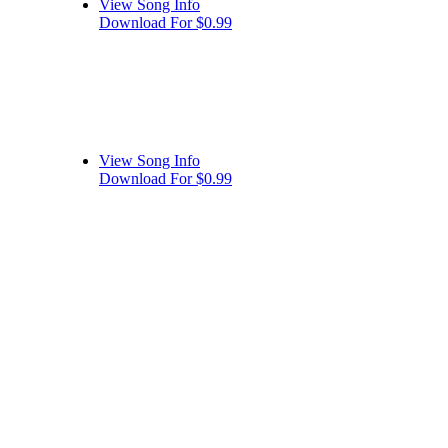
View Song Info
Download For $0.99
View Song Info
Download For $0.99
··········
EXERCISE BRIEF: Only the pictures are to be dropped; return everything else in the listing exactly.

ANSWER:
View Song Info
Download For $0.99
View Song Info
Download For $0.99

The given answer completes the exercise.